My current location: , | Change location


ABA Family Legal Guide

The Rights of Older Americans

Pensions

401(k) Plans and Simplified Employee Pension Plans

My employer offers a Section 401(k) plan. How does this differ from a traditional retirement plan?

A Section 401(k) plan is another kind of defined contribution plan. In the early 1980s, federal regulations were issued that permitted the use of salary reductions as a source of plan contributions. Since then, 401(k) plans have become very popular, and many companies have elected to set up 401(k) plans rather than provide a traditional pension plan as an employee benefit.

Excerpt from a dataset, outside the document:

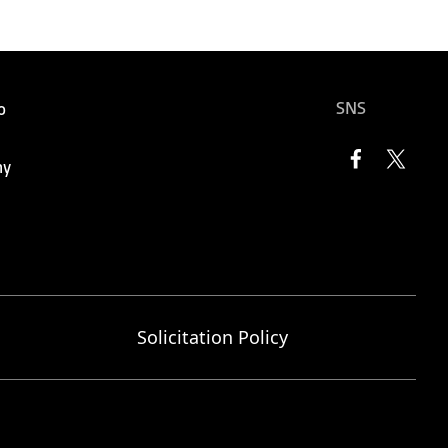
SNS
o
ny
Solicitation Policy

A 401(k) plan is funded by contributions you elect to make that are deducted from your salary before taxes. A 401(k) plan is therefore also often referred to as a deferred compensation plan. In some cases, the employer may match all or part of your contributions. There are limits on the amount that may be contributed, which increase annually. In 2004, there was a $13,000 cap on the amount you could contribute on your own behalf. It goes up by $1,000 a year through 2006. Effective in 2002, only for persons age fifty and over, the law also provides an additional increase in the contribution limits -- called "catch-up contributions" -- applicable to 401(k) plans. For 2004, the catch-up contribution limit is $3000 and increases by $1000 per year until 2006. Additional limits may apply to the amount that may be contributed on your behalf by the employer.